RECORDS FOR THIS TASK ->
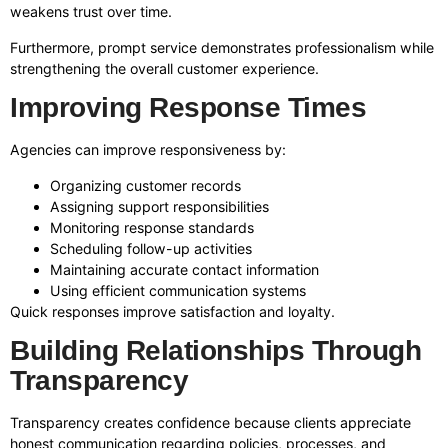
weakens trust over time.
Furthermore, prompt service demonstrates professionalism while
strengthening the overall customer experience.
Improving Response Times
Agencies can improve responsiveness by:
Organizing customer records
Assigning support responsibilities
Monitoring response standards
Scheduling follow-up activities
Maintaining accurate contact information
Using efficient communication systems
Quick responses improve satisfaction and loyalty.
Building Relationships Through
Transparency
Transparency creates confidence because clients appreciate
honest communication regarding policies, processes, and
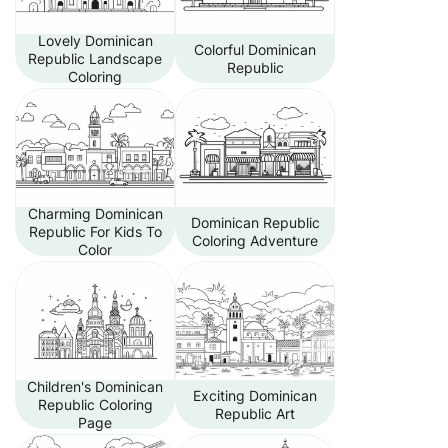
Lovely Dominican
Colorful Dominican
Republic Landscape
Republic
Coloring
Charming Dominican
Dominican Republic
Republic For Kids To
Coloring Adventure
Color
Children's Dominican
Exciting Dominican
Republic Coloring
Republic Art
Page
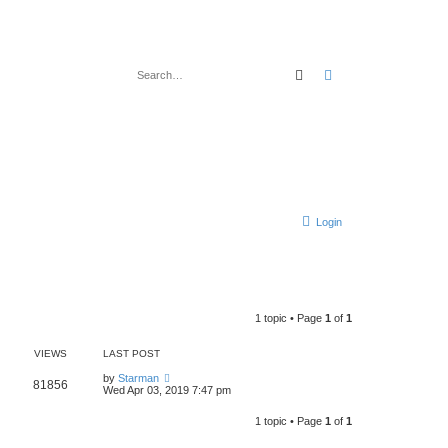
Search
Advanced search
Login
1 topic • Page
1
of
1
VIEWS
LAST POST
by
Starman
81856
Wed Apr 03, 2019 7:47 pm
1 topic • Page
1
of
1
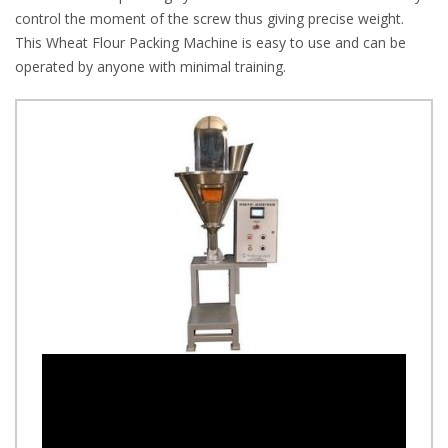
control the moment of the screw thus giving precise weight.
This Wheat Flour Packing Machine is easy to use and can be
operated by anyone with minimal training.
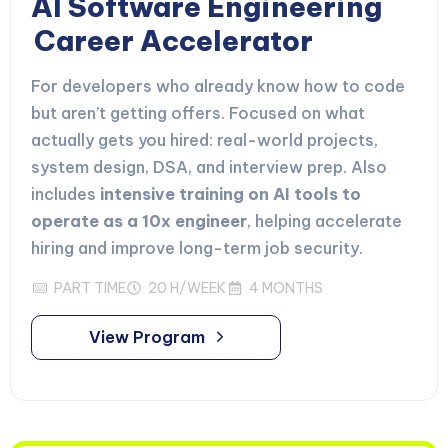
AI Software Engineering
Career Accelerator
For developers who already know how to code
but aren’t getting offers. Focused on what
actually gets you hired: real-world projects,
system design, DSA, and interview prep. Also
includes
intensive training on AI tools to
operate as a 10x engineer
, helping accelerate
hiring and improve long-term job security.
PART TIME
20 H/WEEK
4 MONTHS
View Program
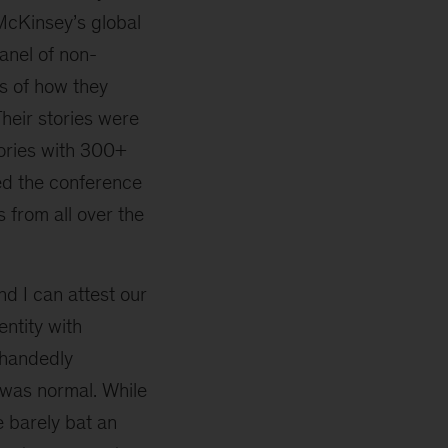
McKinsey’s global
anel of non-
s of how they
heir stories were
tories with 300+
ed the conference
 from all over the
d I can attest our
entity with
-handedly
 was normal. While
 barely bat an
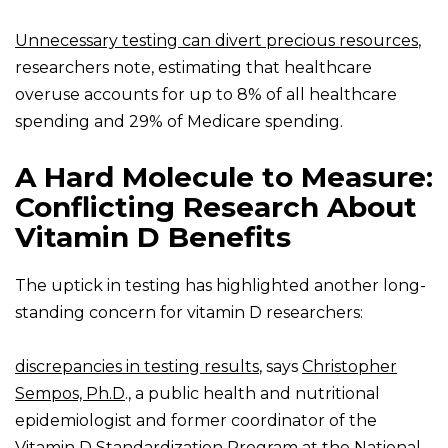
Unnecessary testing can divert precious resources
,
researchers note, estimating that healthcare
overuse accounts for up to 8% of all healthcare
spending and 29% of Medicare spending.
A Hard Molecule to Measure:
Conflicting Research About
Vitamin D Benefits
The uptick in testing has highlighted another long-
standing concern for vitamin D researchers:
discrepancies in testing results
, says
Christopher
Sempos, Ph.D
., a public health and nutritional
epidemiologist and former coordinator of the
Vitamin D Standardization Program at the National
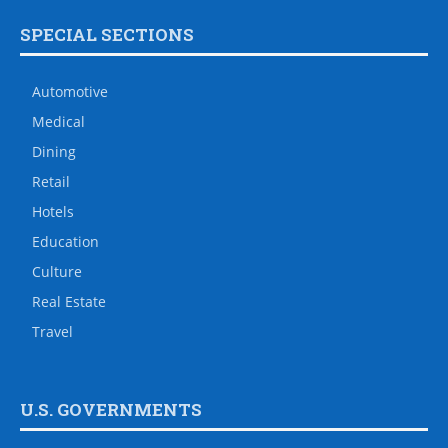
SPECIAL SECTIONS
Automotive
Medical
Dining
Retail
Hotels
Education
Culture
Real Estate
Travel
U.S. GOVERNMENTS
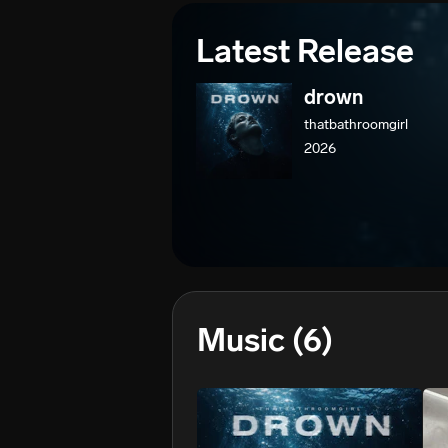
Latest Release
drown
thatbathroomgirl
2026
Music
(6)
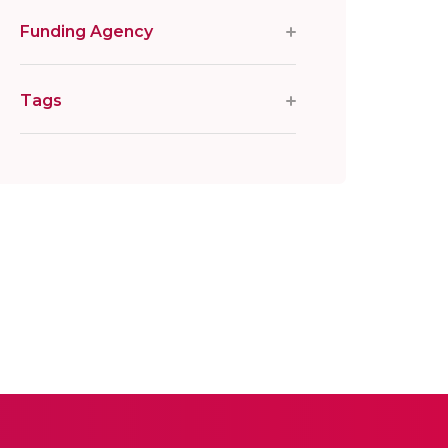
Funding Agency
Tags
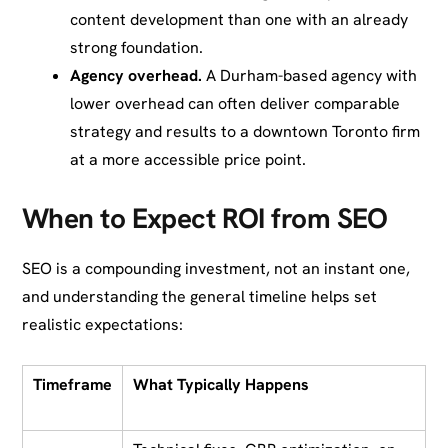
content development than one with an already
strong foundation.
Agency overhead.
A Durham-based agency with
lower overhead can often deliver comparable
strategy and results to a downtown Toronto firm
at a more accessible price point.
When to Expect ROI from SEO
SEO is a compounding investment, not an instant one,
and understanding the general timeline helps set
realistic expectations:
Timeframe
What Typically Happens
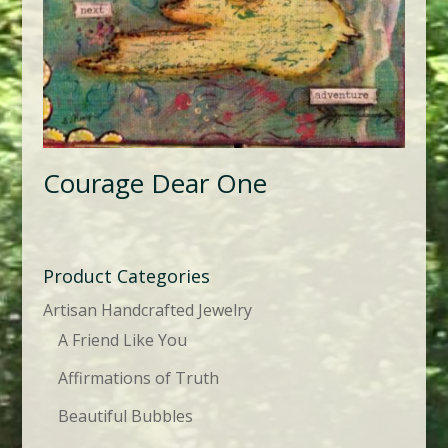
Courage Dear One
Product Categories
Artisan Handcrafted Jewelry
A Friend Like You
Affirmations of Truth
Beautiful Bubbles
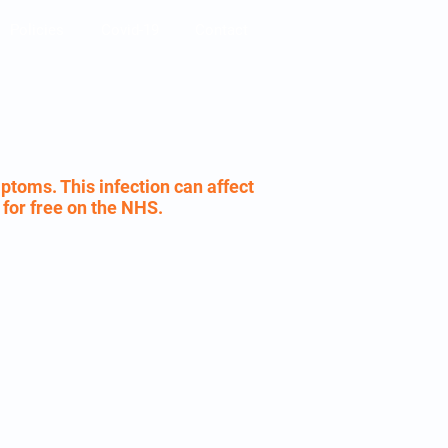
Policies
Covid-19
Contact
ptoms. This infection can affect
e for free on the NHS.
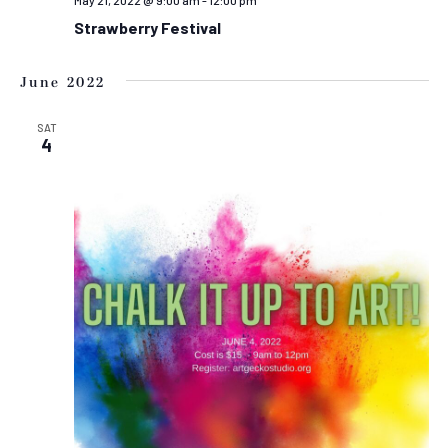
May 21, 2022 @ 9:00 am
-
12:00 pm
Strawberry Festival
June 2022
SAT
4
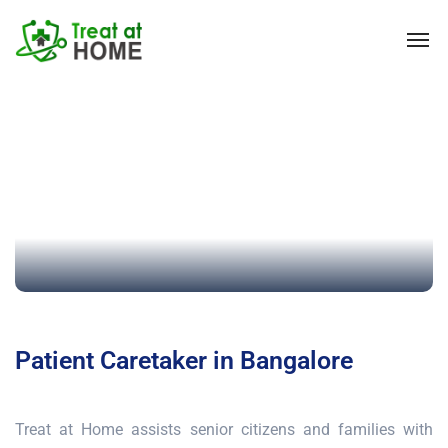
Patient Caretaker in Bangalore
Treat at Home assists senior citizens and families with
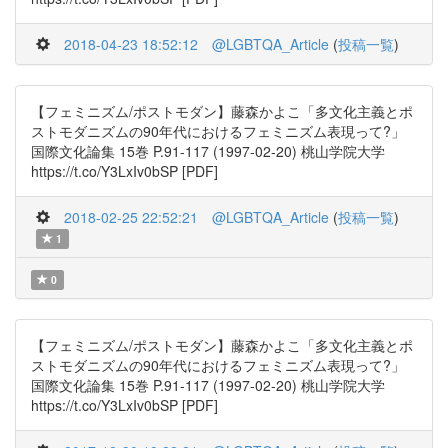
2018-04-23 18:52:12
@LGBTQA_Article
(
投稿一覧
)
【フェミニズム/ポストモダン】藤森かよこ「多文化主義とポ
ストモダニズムの90年代におけるフェミニズム表現って?」
国際文化論集 15巻 P.91-117 (1997-02-20) 桃山学院大学
https://t.co/Y3LxIv0bSP [PDF]
2018-02-25 22:52:21
@LGBTQA_Article
(
投稿一覧
)
1
0
【フェミニズム/ポストモダン】藤森かよこ「多文化主義とポ
ストモダニズムの90年代におけるフェミニズム表現って?」
国際文化論集 15巻 P.91-117 (1997-02-20) 桃山学院大学
https://t.co/Y3LxIv0bSP [PDF]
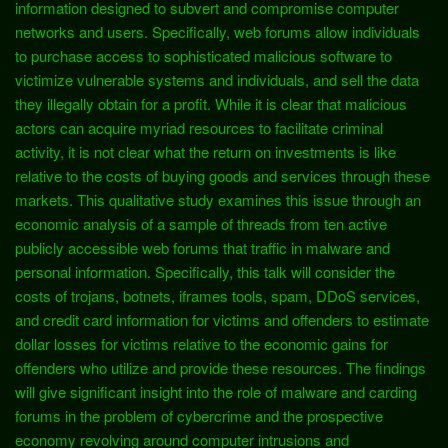
information designed to subvert and compromise computer
networks and users. Specifically, web forums allow individuals
to purchase access to sophisticated malicious software to
victimize vulnerable systems and individuals, and sell the data
they illegally obtain for a profit. While it is clear that malicious
actors can acquire myriad resources to facilitate criminal
activity, it is not clear what the return on investments is like
relative to the costs of buying goods and services through these
markets. This qualitative study examines this issue through an
economic analysis of a sample of threads from ten active
publicly accessible web forums that traffic in malware and
personal information. Specifically, this talk will consider the
costs of trojans, botnets, iframes tools, spam, DDoS services,
and credit card information for victims and offenders to estimate
dollar losses for victims relative to the economic gains for
offenders who utilize and provide these resources. The findings
will give significant insight into the role of malware and carding
forums in the problem of cybercrime and the prospective
economy revolving around computer intrusions and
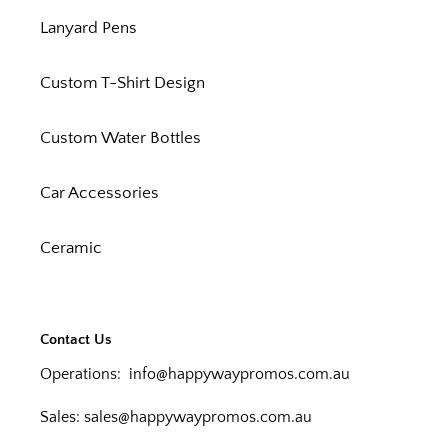
Lanyard Pens
Custom T-Shirt Design
Custom Water Bottles
Car Accessories
Ceramic
Contact Us
Operations:
info@happywaypromos.com.au
Sales:
sales@happywaypromos.com.au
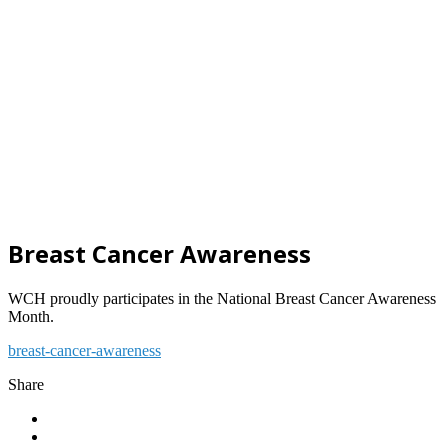
Breast Cancer Awareness
WCH proudly participates in the National Breast Cancer Awareness
Month.
breast-cancer-awareness
Share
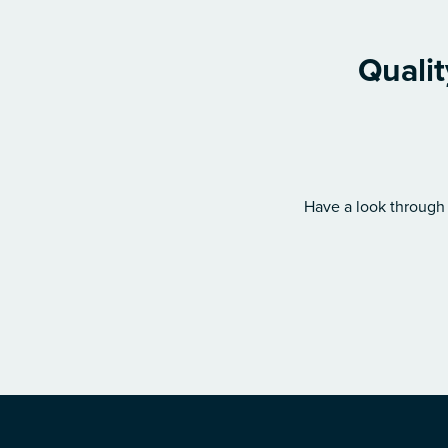
Qualit
Have a look through 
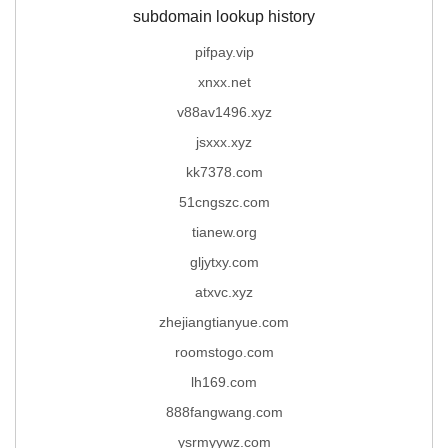
subdomain lookup history
pifpay.vip
xnxx.net
v88av1496.xyz
jsxxx.xyz
kk7378.com
51cngszc.com
tianew.org
gljytxy.com
atxvc.xyz
zhejiangtianyue.com
roomstogo.com
lh169.com
888fangwang.com
ysrmyywz.com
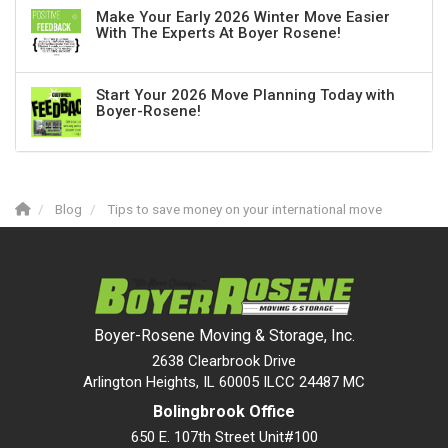
Make Your Early 2026 Winter Move Easier
With The Experts At Boyer Rosene!
Start Your 2026 Move Planning Today with
Boyer-Rosene!
Blog
Tips to save money on your international move
Boyer-Rosene Moving & Storage, Inc.
2638 Clearbrook Drive
Arlington Heights, IL 60005 ILCC 24487 MC
Bolingbrook Office
650 E. 107th Street Unit#100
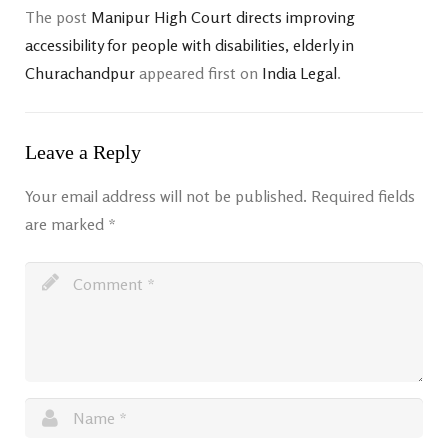
The post
Manipur High Court directs improving
accessibility for people with disabilities, elderly in
Churachandpur
appeared first on
India Legal
.
Leave a Reply
Your email address will not be published.
Required fields
are marked
*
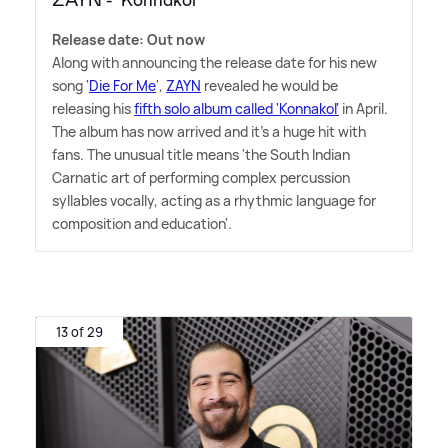
ZAYN - 'Konnakol'
Release date: Out now
Along with announcing the release date for his new
song '
Die For Me
',
ZAYN
revealed he would be
releasing his
fifth solo album called 'Konnakol'
in April.
The album has now arrived and it's a huge hit with
fans. The unusual title means 'the South Indian
Carnatic art of performing complex percussion
syllables vocally, acting as a rhythmic language for
composition and education'.
13 of 29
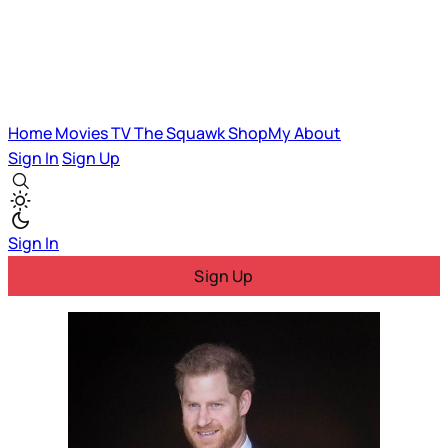
Home
Movies
TV
The Squawk
ShopMy
About
Sign In
Sign Up
Sign In
Sign Up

TASK DETAILS -> Could you repeat word for word only the lines from the one that contains "Arlington Heights, IL 60005 ILCC 24487 MC" through the end of the listing, leaving out the pictures?

EXPECTED OUTPUT ->
Arlington Heights, IL 60005 ILCC 24487 MC
Bolingbrook Office
650 E. 107th Street Unit#100
The post
Manipur High Court directs improving
accessibility for people with disabilities, elderly in
Churachandpur
appeared first on
India Legal
.
Leave a Reply
Your email address will not be published.
Required fields
are marked
*
ZAYN - 'Konnakol'
Release date: Out now
Along with announcing the release date for his new
song '
Die For Me
',
ZAYN
revealed he would be
releasing his
fifth solo album called 'Konnakol'
in April.
The album has now arrived and it's a huge hit with
fans. The unusual title means 'the South Indian
Carnatic art of performing complex percussion
syllables vocally, acting as a rhythmic language for
composition and education'.
13 of 29
Home
Movies
TV
The Squawk
ShopMy
About
Sign In
Sign Up
Sign In
Sign Up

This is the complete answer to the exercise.